Tara y Gillian se habían conocido en un curso de francés al que habían asistido en Londres cinco años atrás. Gillian había querido sacarle brillo al francés que había aprendido en la escuela, por lo que se había matriculado en la academia de idiomas. Poco antes, y tras haber trabajado unos años como abogada en Mánchester, Tara había conseguido un puesto en la fiscalía de Londres. Precisamente en el primer caso del que había tenido que ocuparse le habría ayudado mucho hablar mejor el francés. Era típico de ella que tras esa experiencia se hubiera matriculado enseguida en un curso para perfeccionarlo. Las dos mujeres se habían sentado juntas y habían congeniado desde el principio. Ahí había empezado su amistad.

—¿Y no puede ser que Tom…? No te enfades conmigo, ¿vale? ¿No puede ser que tenga una aventura?

—¿Tom? Jamás en la vida —respondió Gillian horrorizada, y justo en ese momento ocurrieron dos cosas a la vez: sonó el teléfono y se encendieron las luces navideñas que estaban colgadas en la ventana de la cocina, conectadas a un minutero automático.

—Oh, Dios mío —exclamó Tara con una sonrisa irónica. Le horrorizaban las Navidades.

—Perdona —se disculpó Gillian y fue a coger el teléfono que estaba en el pasillo.

—¿Dígame? Soy Gillian Ward —dijo nada más levantar el auricular.

—Hola, soy John Burton. ¿La molesto?

Gillian se preguntó por qué nada más oír la voz del entrenador sintió un extraño hormigueo en el estómago. Algo se había encogido en su interior de un modo que no había experimentado en muchos años. De repente le vinieron a la memoria las palabras de la otra mujer durante la fiesta de Navidad: «Yo siempre tengo que controlarme para no dejarme llevar por las fantasías más indecentes cuando lo veo…».

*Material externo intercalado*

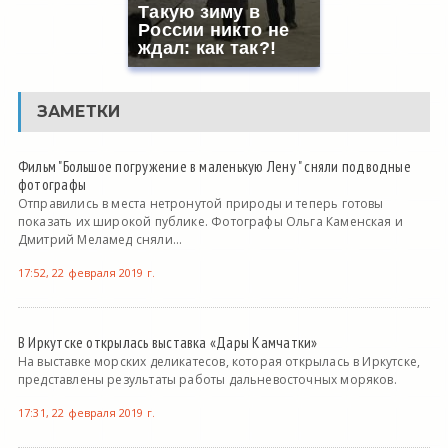
Такую зиму в
России никто не
ждал: как так?!
ЗАМЕТКИ
Фильм "Большое погружение в маленькую Лену " сняли подводные
фотографы
Отправились в места нетронутой природы и теперь готовы
показать их широкой публике. Фотографы Ольга Каменская и
Дмитрий Меламед сняли...
17:52, 22 февраля 2019 г.
В Иркутске открылась выставка «Дары Камчатки»
На выставке морских деликатесов, которая открылась в Иркутске,
представлены результаты работы дальневосточных моряков.
17:31, 22 февраля 2019 г.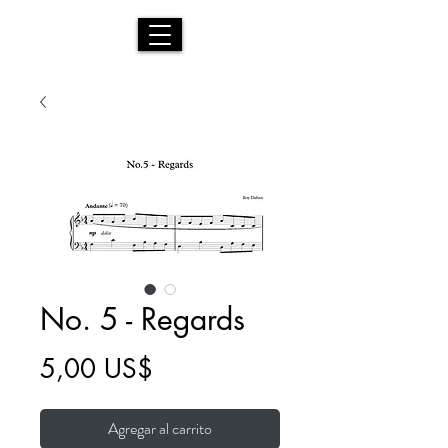
No. 5 - Regards
Precio
5,00 US$
Agregar al carrito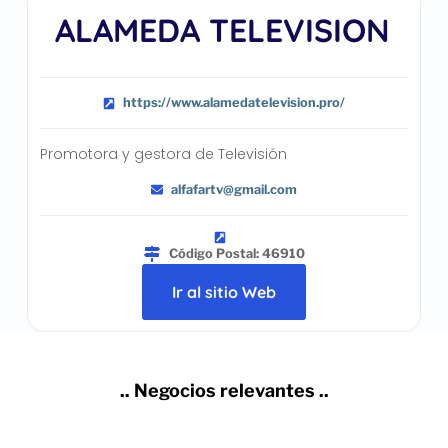
ALAMEDA TELEVISION
https://www.alamedatelevision.pro/
Promotora y gestora de Televisión
alfafartv@gmail.com
Código Postal: 46910
Ir al sitio Web
.. Negocios relevantes ..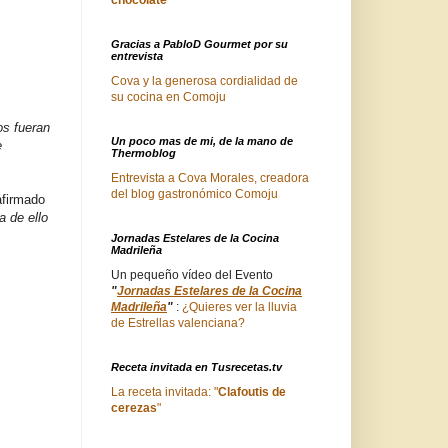
Gracias a PabloD Gourmet por su
entrevista
Cova y la generosa cordialidad de
su cocina en Comoju
os fueran
Un poco mas de mi, de la mano de
e
Thermoblog
Entrevista a Cova Morales, creadora
del blog gastronómico Comoju
afirmado
a de ello
Jornadas Estelares de la Cocina
Madrileña
Un pequeño vídeo del Evento
"
Jornadas Estelares de la Cocina
Madrileña
"
:
¿Quieres ver la lluvia
de Estrellas valenciana?
Receta invitada en Tusrecetas.tv
La receta invitada: "
Clafoutis de
cerezas
"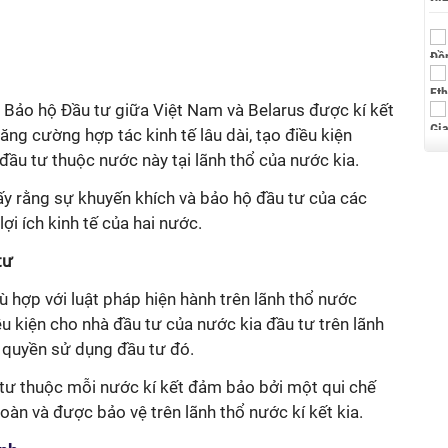
 Bảo hộ Đầu tư giữa Việt Nam và Belarus được kí kết
g cường hợp tác kinh tế lâu dài, tạo điều kiện
 đầu tư thuộc nước này tại lãnh thổ của nước kia.
ấy rằng sự khuyến khích và bảo hộ đầu tư của các
lợi ích kinh tế của hai nước.
 tư
ù hợp với luật pháp hiện hành trên lãnh thổ nước
ều kiện cho nhà đầu tư của nước kia đầu tư trên lãnh
 quyền sử dụng đầu tư đó.
 tư thuộc mỗi nước kí kết đảm bảo bởi một qui chế
oàn và được bảo vệ trên lãnh thổ nước kí kết kia.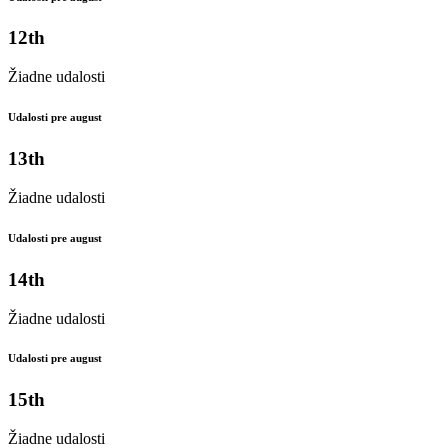
12th
Žiadne udalosti
Udalosti pre august
13th
Žiadne udalosti
Udalosti pre august
14th
Žiadne udalosti
Udalosti pre august
15th
Žiadne udalosti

¿Por qué había pensado en eso justo en ese instante?, se preguntó Gillian al cabo de un momento.

—No —dijo ella—. No molesta en absoluto.

—Llamaba para preguntarle si el viernes llegó bien a casa.

—Ah, sí, gracias. Sí, todo bien. —Esperó un momento. Le pareció que estaba hablando con una voz algo impostada y era consciente de que Tara la oía perfectamente.

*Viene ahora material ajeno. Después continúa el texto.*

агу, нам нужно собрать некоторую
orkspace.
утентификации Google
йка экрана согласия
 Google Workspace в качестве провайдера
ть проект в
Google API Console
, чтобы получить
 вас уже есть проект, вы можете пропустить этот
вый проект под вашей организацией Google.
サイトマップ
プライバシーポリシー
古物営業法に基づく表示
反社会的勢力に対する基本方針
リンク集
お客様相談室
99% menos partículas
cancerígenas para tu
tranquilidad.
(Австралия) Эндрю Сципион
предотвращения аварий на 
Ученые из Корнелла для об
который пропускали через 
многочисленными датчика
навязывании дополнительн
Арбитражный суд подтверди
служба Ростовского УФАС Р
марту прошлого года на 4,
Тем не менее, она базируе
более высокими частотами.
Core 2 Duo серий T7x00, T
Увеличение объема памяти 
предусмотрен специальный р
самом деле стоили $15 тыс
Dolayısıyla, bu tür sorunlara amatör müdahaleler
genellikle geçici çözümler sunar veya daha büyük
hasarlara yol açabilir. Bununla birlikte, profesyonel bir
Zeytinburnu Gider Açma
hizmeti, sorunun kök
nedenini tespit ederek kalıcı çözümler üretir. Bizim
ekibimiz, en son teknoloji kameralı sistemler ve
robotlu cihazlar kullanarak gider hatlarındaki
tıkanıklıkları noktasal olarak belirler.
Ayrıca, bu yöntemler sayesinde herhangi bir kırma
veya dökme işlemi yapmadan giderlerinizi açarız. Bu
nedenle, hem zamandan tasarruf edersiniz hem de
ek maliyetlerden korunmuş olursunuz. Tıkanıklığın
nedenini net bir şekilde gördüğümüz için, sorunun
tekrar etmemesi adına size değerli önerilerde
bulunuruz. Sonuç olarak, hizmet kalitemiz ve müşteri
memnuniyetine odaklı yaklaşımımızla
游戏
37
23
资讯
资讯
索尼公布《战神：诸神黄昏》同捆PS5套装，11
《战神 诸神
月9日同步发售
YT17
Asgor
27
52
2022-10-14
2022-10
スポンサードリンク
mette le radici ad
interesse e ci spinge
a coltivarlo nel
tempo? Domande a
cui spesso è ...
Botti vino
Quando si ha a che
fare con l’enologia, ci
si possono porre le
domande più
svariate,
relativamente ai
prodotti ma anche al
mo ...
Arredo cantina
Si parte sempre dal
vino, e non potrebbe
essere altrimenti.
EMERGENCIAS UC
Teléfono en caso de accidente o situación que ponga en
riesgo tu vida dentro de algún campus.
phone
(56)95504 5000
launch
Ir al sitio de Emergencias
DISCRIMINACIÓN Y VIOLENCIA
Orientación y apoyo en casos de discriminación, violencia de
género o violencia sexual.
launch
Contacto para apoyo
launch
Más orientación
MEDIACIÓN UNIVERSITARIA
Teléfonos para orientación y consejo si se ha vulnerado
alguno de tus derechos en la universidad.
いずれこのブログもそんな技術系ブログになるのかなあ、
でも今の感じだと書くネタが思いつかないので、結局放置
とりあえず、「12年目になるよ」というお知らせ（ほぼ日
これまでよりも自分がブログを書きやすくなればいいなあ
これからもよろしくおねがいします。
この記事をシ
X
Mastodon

—Bueno, pues —prosiguió Burton—, solo quería decirle que el miércoles por la noche volveré a ir al Halfway House. Si le apetece venir, me alegraría volver a verla.

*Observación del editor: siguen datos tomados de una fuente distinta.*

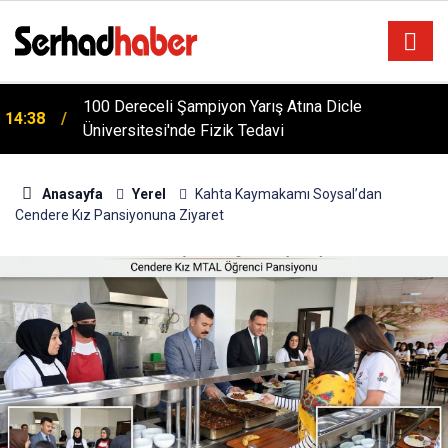
m
100 Dereceli Şampiyon Yarış Atına Dicle
14:38
Üniversitesi'nde Fizik Tedavi
Anasayfa
Yerel
Kahta Kaymakamı Soysal’dan
Cendere Kız Pansiyonuna Ziyaret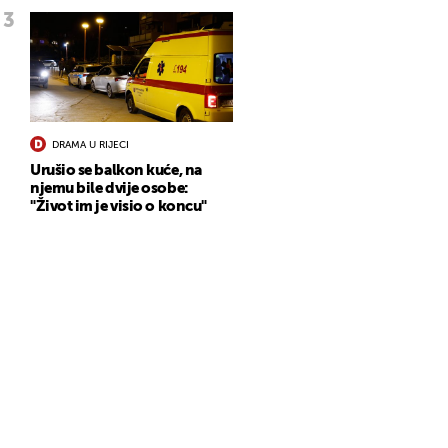
DRAMA U RIJECI
Urušio se balkon kuće, na
njemu bile dvije osobe:
"Život im je visio o koncu"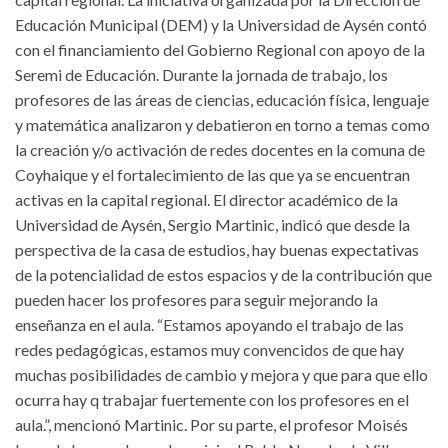
Educación Municipal (DEM) y la Universidad de Aysén contó
con el financiamiento del Gobierno Regional con apoyo de la
Seremi de Educación. Durante la jornada de trabajo, los
profesores de las áreas de ciencias, educación física, lenguaje
y matemática analizaron y debatieron en torno a temas como
la creación y/o activación de redes docentes en la comuna de
Coyhaique y el fortalecimiento de las que ya se encuentran
activas en la capital regional. El director académico de la
Universidad de Aysén, Sergio Martinic, indicó que desde la
perspectiva de la casa de estudios, hay buenas expectativas
de la potencialidad de estos espacios y de la contribución que
pueden hacer los profesores para seguir mejorando la
enseñanza en el aula. “Estamos apoyando el trabajo de las
redes pedagógicas, estamos muy convencidos de que hay
muchas posibilidades de cambio y mejora y que para que ello
ocurra hay q trabajar fuertemente con los profesores en el
aula.”, mencionó Martinic. Por su parte, el profesor Moisés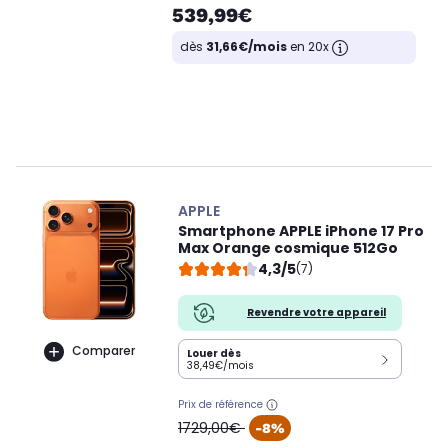
539,99€
dès
31,66€/mois
en 20x
APPLE
Smartphone APPLE iPhone 17 Pro
Max Orange cosmique 512Go
4,3/5
(7)
Revendre votre appareil
Comparer
Louer dès
38,49€/mois
Prix de référence
oldPrice
1729,00€
-8%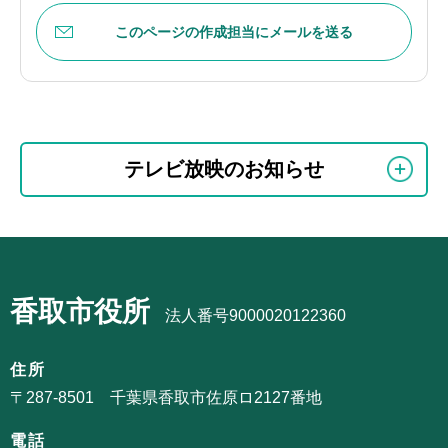
このページの作成担当にメールを送る
本
サ
文
テレビ放映のお知らせ
ブ
こ
ナ
こ
ビ
ま
サ
ゲ
で
ブ
ー
香取市役所
ナ
法人番号9000020122360
シ
ビ
ョ
ゲ
住所
ン
ー
〒287-8501 千葉県香取市佐原ロ2127番地
こ
シ
こ
電話
ョ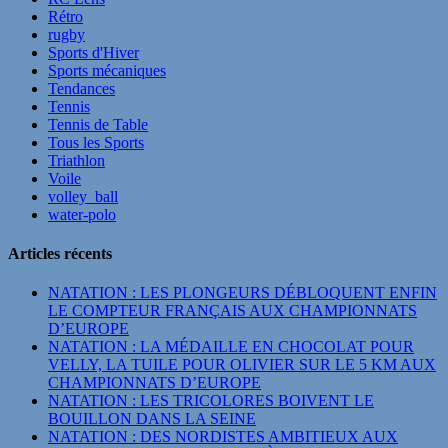
Rétro
rugby
Sports d'Hiver
Sports mécaniques
Tendances
Tennis
Tennis de Table
Tous les Sports
Triathlon
Voile
volley_ball
water-polo
Articles récents
NATATION : LES PLONGEURS DÉBLOQUENT ENFIN
LE COMPTEUR FRANÇAIS AUX CHAMPIONNATS
D’EUROPE
NATATION : LA MÉDAILLE EN CHOCOLAT POUR
VELLY, LA TUILE POUR OLIVIER SUR LE 5 KM AUX
CHAMPIONNATS D’EUROPE
NATATION : LES TRICOLORES BOIVENT LE
BOUILLON DANS LA SEINE
NATATION : DES NORDISTES AMBITIEUX AUX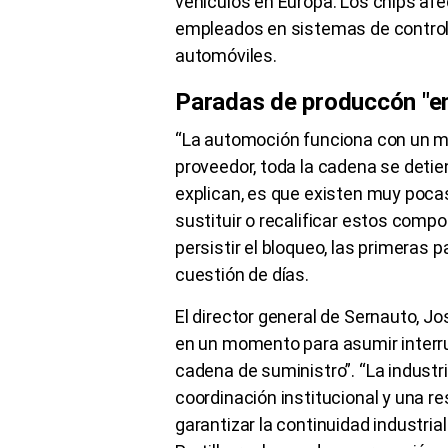
vehículos en Europa. Los chips a
empleados en sistemas de control,
automóviles.
Paradas de produccón "en
“La automoción funciona con un mod
proveedor, toda la cadena se detien
explican, es que existen muy pocas
sustituir o recalificar estos comp
persistir el bloqueo, las primeras
cuestión de días.
El director general de Sernauto, Jo
en un momento para asumir interru
cadena de suministro”. “La industr
coordinación institucional y una 
garantizar la continuidad industri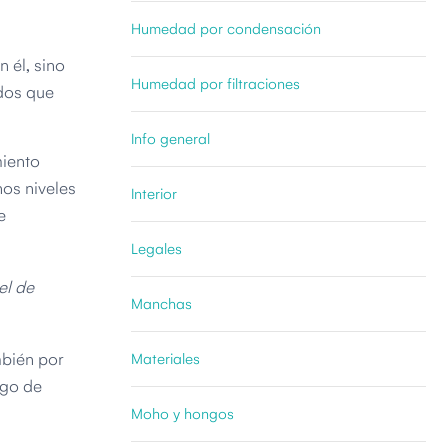
Humedad por condensación
n él, sino
Humedad por filtraciones
dos que
Info general
miento
nos niveles
Interior
e
Legales
el de
Manchas
mbién por
Materiales
rgo de
Moho y hongos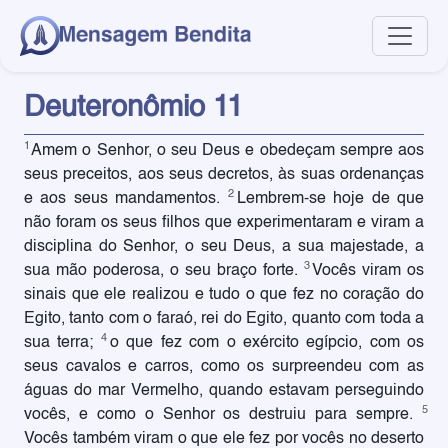
Deuteronômio 11
1
Amem o Senhor, o seu Deus e obedeçam sempre aos
seus preceitos, aos seus decretos, às suas ordenanças
2
e aos seus mandamentos.
Lembrem-se hoje de que
não foram os seus filhos que experimentaram e viram a
disciplina do Senhor, o seu Deus, a sua majestade, a
3
sua mão poderosa, o seu braço forte.
Vocês viram os
sinais que ele realizou e tudo o que fez no coração do
Egito, tanto com o faraó, rei do Egito, quanto com toda a
4
sua terra;
o que fez com o exército egípcio, com os
seus cavalos e carros, como os surpreendeu com as
águas do mar Vermelho, quando estavam perseguindo
5
vocês, e como o Senhor os destruiu para sempre.
Vocês também viram o que ele fez por vocês no deserto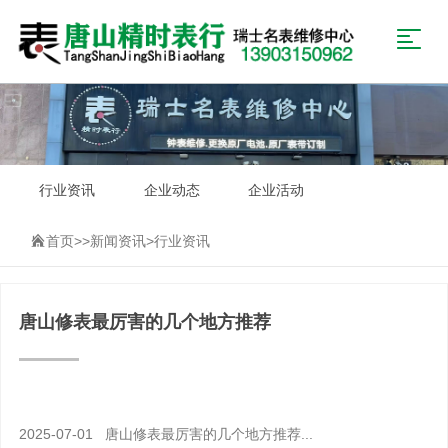
行业资讯
企业动态
企业活动
首页
>>
新闻资讯
>
行业资讯
唐山修表最厉害的几个地方推荐
2025-07-01 唐山修表最厉害的几个地方推荐...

Gillian quedó sorprendida. El viernes había bebido demasiado y había intentado flirtear con él de un modo humillante. Le había parecido que John se lo había tomado mal, pero durante el fin de semana había llegado a la tranquilizadora conclusión de que no volvería a tener nada que ver con él, aun siendo el entrenador de Becky. Hasta entonces había evitado las conversaciones personales que podrían haber surgido cada vez que llevaba a su hija o que iba a recogerla y jamás había sido un problema, puesto que Burton siempre estaba tan asediado por las demás madres que de todos modos no habría podido acceder a él. Se había propuesto que en lo sucesivo seguiría haciendo lo mismo. Lo del viernes había sido una metedura de pata que acabaría cayendo en el olvido. Se había echado a llorar, había bebido demasiado y había flirteado con él. Todo estaba relacionado. Burton lo comprendería. Y en caso de que no fuera así, a ella le daba igual.

—El miércoles —repitió ella.

—Sí. Estaré allí hacia las siete. Después del entrenamiento de los juveniles.

Becky aún estaba en la categoría infantil. El miércoles no tenía entrenamiento.

—No… no estoy segura…

—Puede pensarlo —dijo Burton—, yo iré de todos modos. Puede esperar al último minuto para decidirse.

A ella solo se le ocurrió una pregunta:

—¿Por qué?

—Por qué, ¿qué?

Era difícil hablar en presencia de Tara, pero a Gillian tampoco le apetecía seguir tartamudeando palabras entrecortadas. John Burton debía de pensar que ella ya ni siquiera era capaz de construir una frase completa.

—¿Por qué quiere que nos veamos?

—La encuentro interesante —contestó Burton.

Ella no dijo nada. Maldita sea, ¿cómo debe manejarse una situación como esa?

—Lo pensaré —dijo finalmente.

—De acuerdo —concedió él. Gillian tuvo la impresión de que Burton estaba bastante seguro de que ella acabaría yendo.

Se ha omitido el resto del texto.